→ **Prompt**: The answer must consist solely of the lines from the line with "ルマガ読者計20名様に" to the end of the data below, transcribed exactly and with no pictures.

→ **Supplied material**:
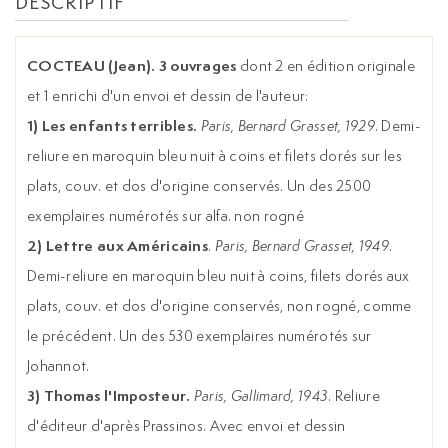
DESCRIPTIF
COCTEAU (Jean). 3 ouvrages
dont 2 en édition originale
et 1 enrichi d'un envoi et dessin de l'auteur:
1) Les enfants terribles.
Paris, Bernard Grasset, 1929
. Demi-
reliure en maroquin bleu nuit à coins et filets dorés sur les
plats, couv. et dos d'origine conservés. Un des 2500
exemplaires numérotés sur alfa. non rogné
2) Lettre aux Américains
.
Paris, Bernard Grasset, 1949
.
Demi-reliure en maroquin bleu nuit à coins, filets dorés aux
plats, couv. et dos d'origine conservés, non rogné, comme
le précédent. Un des 530 exemplaires numérotés sur
Johannot.
3) Thomas l'Imposteur.
Paris, Gallimard, 1943
. Reliure
d'éditeur d'après Prassinos. Avec envoi et dessin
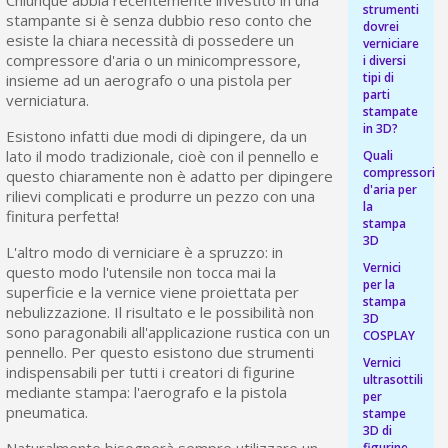
strumenti
bu
pr
stampante si è senza dubbio reso conto che
Isc
dovrei
sho
or
esiste la chiara necessità di possedere un
a
verniciare
per
compressore d'aria o un minicompressore,
i diversi
newsl
ref
tipi di
insieme ad un aerografo o una pistola per
5€
parti
verniciatura.
sc
stampate
in 3D?
Esistono infatti due modi di dipingere, da un
lato il modo tradizionale, cioè con il pennello e
Quali
compressori
questo chiaramente non è adatto per dipingere
d'aria per
rilievi complicati e produrre un pezzo con una
la
finitura perfetta!
stampa
3D
L'altro modo di verniciare è a spruzzo: in
Vernici
questo modo l'utensile non tocca mai la
per la
superficie e la vernice viene proiettata per
stampa
nebulizzazione. Il risultato e le possibilità non
3D
sono paragonabili all'applicazione rustica con un
COSPLAY
pennello. Per questo esistono due strumenti
Vernici
indispensabili per tutti i creatori di figurine
ultrasottili
mediante stampa: l'aerografo e la pistola
per
pneumatica.
stampe
3D di
Naturalmente bisognerà sempre utilizzare un
figurine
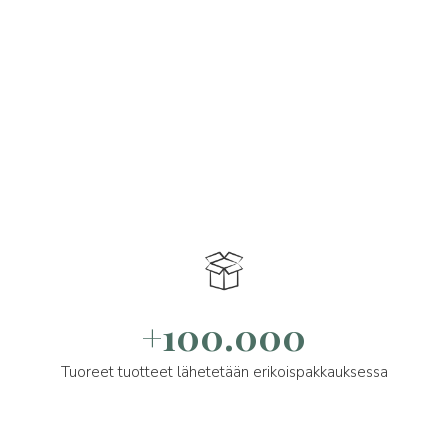
+100.000
Tuoreet tuotteet lähetetään erikoispakkauksessa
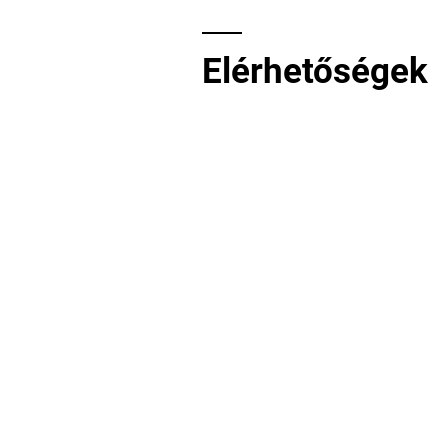
gyűjtünk!
Elérhetőségek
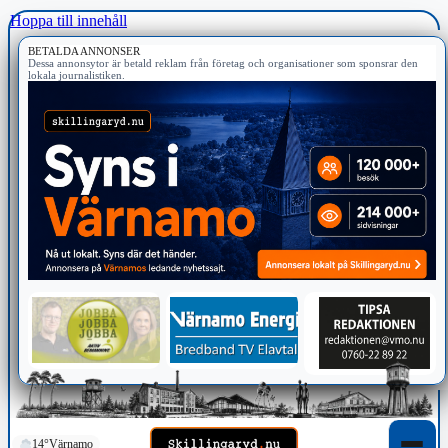
Hoppa till innehåll
BETALDA ANNONSER
Dessa annonsytor är betald reklam från företag och organisationer som sponsrar den
lokala journalistiken.
14°
Värnamo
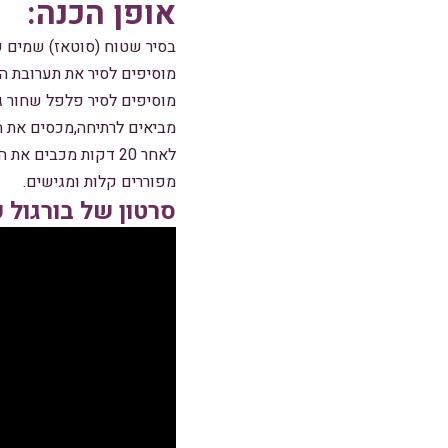
אופן הכנה:
בסיר שטוח (סוטאז) שמים ש
מוסיפים לסיר את תערובת הי
מוסיפים לסיר פלפל שחור ג
מביאים לרתיחה,מכסים את הסיר ו
לאחר 20 דקות מכבים את האש ונותנים לתבשיל הבורגול לנוח כ-5 דקות.
מפוררים קלות ומגישים.
סרטון של בורגול 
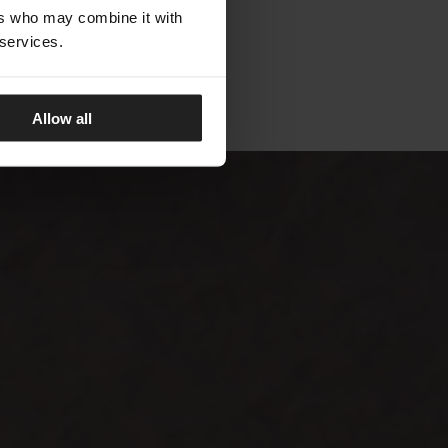
ers who may combine it with
 services.
Allow all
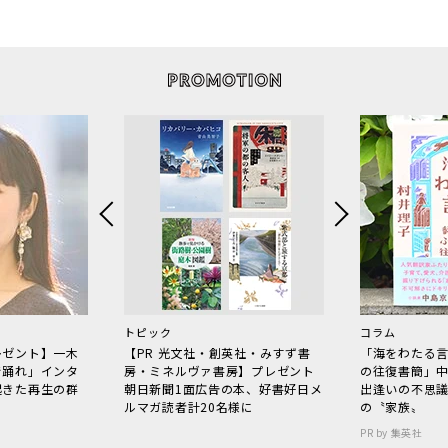
トピック
コラム
レゼント】一木
【PR 光文社・創英社・みすず書
「海をわたる
で踊れ」インタ
房・ミネルヴァ書房】プレゼント
の往復書簡」
起きた再生の群
朝日新聞1面広告の本、好書好日メ
出逢いの不思
ルマガ読者計20名様に
の〝家族〟
PR by 集英社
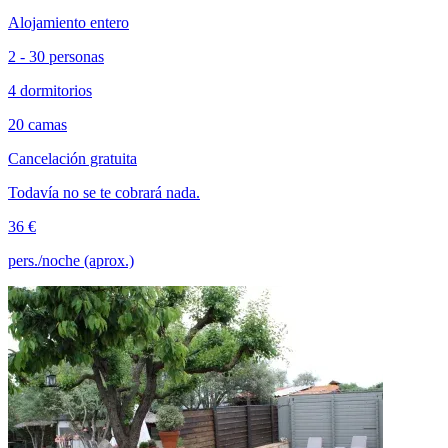
Alojamiento entero
2 - 30 personas
4 dormitorios
20 camas
Cancelación gratuita
Todavía no se te cobrará nada.
36 €
pers./noche (aprox.)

→ **Answer box**:
ルマガ読者計20名様に
の〝家族〟
PR by 集英社
Alojamiento entero
2 - 30 personas
4 dormitorios
20 camas
Cancelación gratuita
Todavía no se te cobrará nada.
36 €
pers./noche (aprox.)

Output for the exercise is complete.